Stony Brook has never played in an NCAA Tournament game, and a victory Friday would give the Seawolves an automatic bid.

"We want this so much for each other," junior guard Anastasia Warren said. "We are just working really hard because we know how much this means to each other."

Asiah Dingle led Stony Brook with 14 points, seven assists, six steals and five rebounds. Warren added 11 points and five rebounds, Earlette Scott had 10 points and five assists and India Pagan scored 10 points as seven Seawolves scored at least seven points.

That balanced scoring has been a key to the Seawolves’ 14-5 record.

"They can’t guard us," Warren said. "They don’t know who to guard, so we are going to make plays. Somebody is going to end up open and they are going to knock the shot down."

Stony Brook scored 11 of the game’s first 13 points and carried that into a 36-22 lead after the second quarter.

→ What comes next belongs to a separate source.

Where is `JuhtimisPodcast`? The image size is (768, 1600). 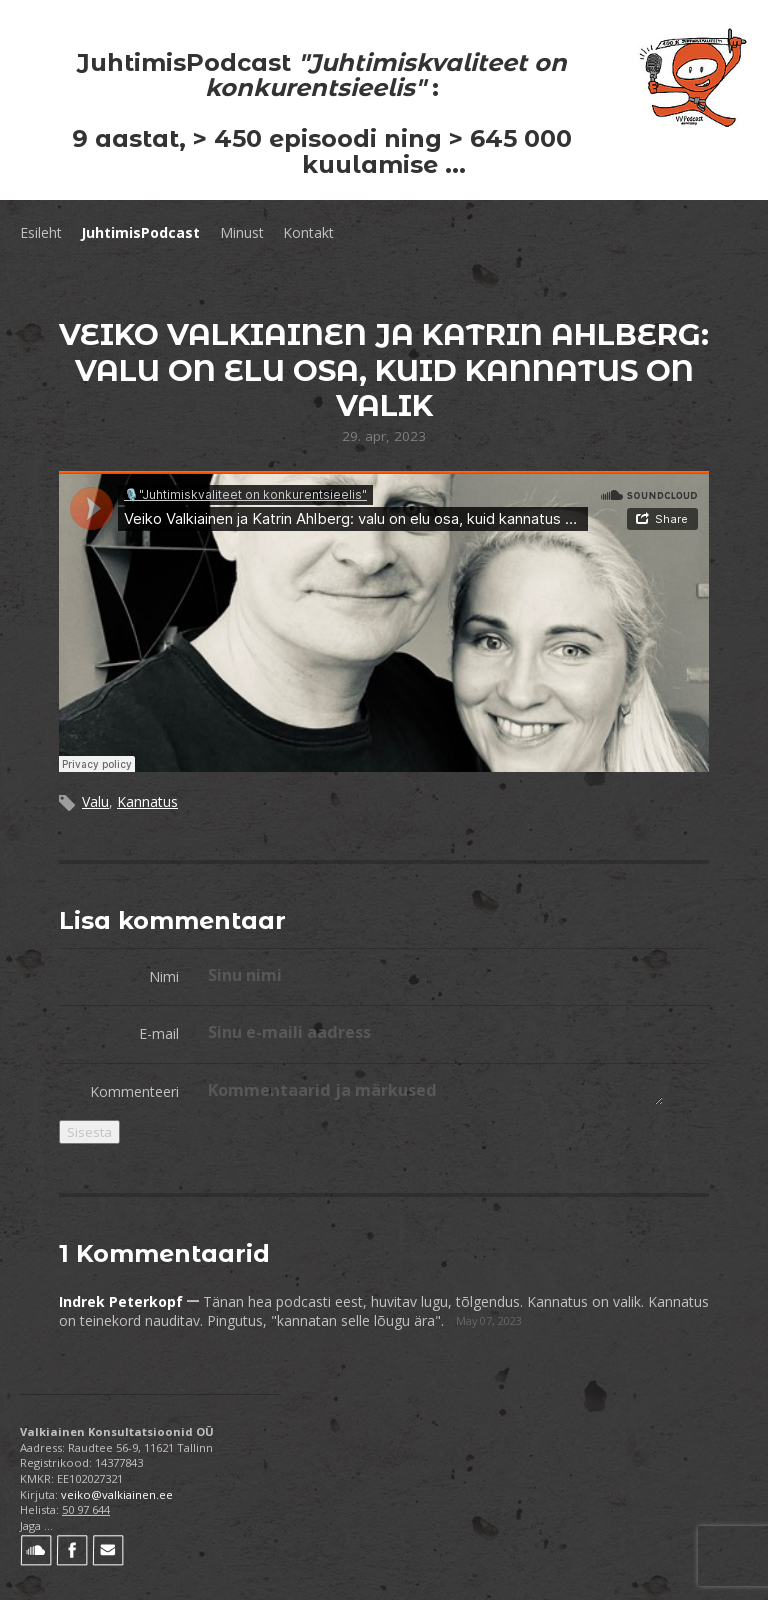 JuhtimisPodcast is located at coordinates (140, 232).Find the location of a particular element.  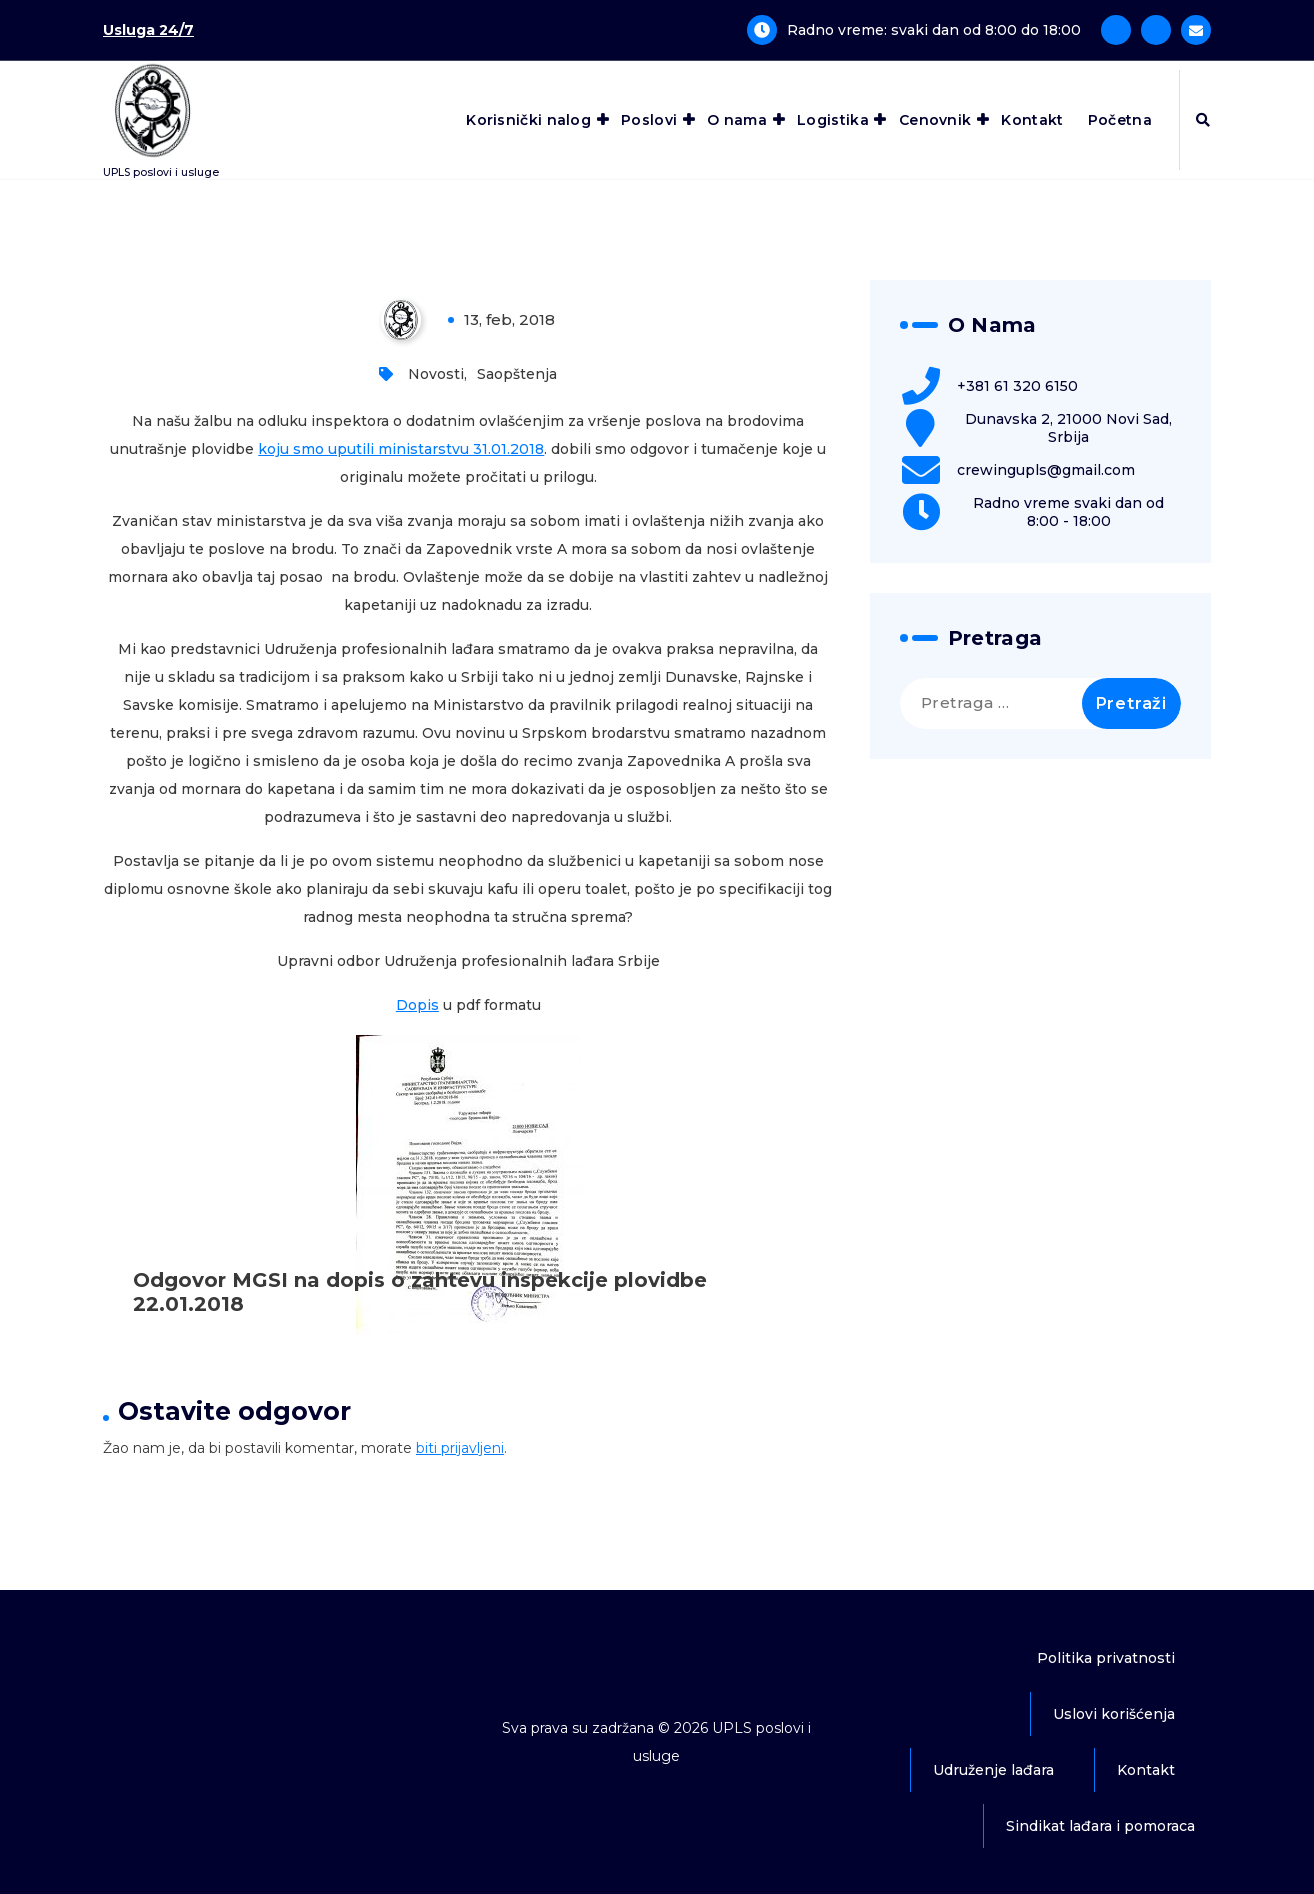

Radno vreme svaki dan od 8:00 - 18:00 is located at coordinates (1068, 512).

"This is a really competitive group," McCombs said. "They make it challenging for me every day to make rotations."

Stony Brook split its two games against Maine (17-2), both five-point margins.

"We played two great games with Maine here in the regular season, so you know we’re excited about the matchup again," McCombs said.

"It’s a championship game, and we know everybody’s going to be playing their best basketball."

The Seawolves had a COVID pause starting Dec. 31 that caused two postponements, but they’ve won nine of their last 11 since the pause. And on Friday, the Seawolves will try to complete the journey.

"So much was poured into every practice going into this game here today," McCombs said. "We’re going to have to do the same thing to prepare for Maine for these next couple of days."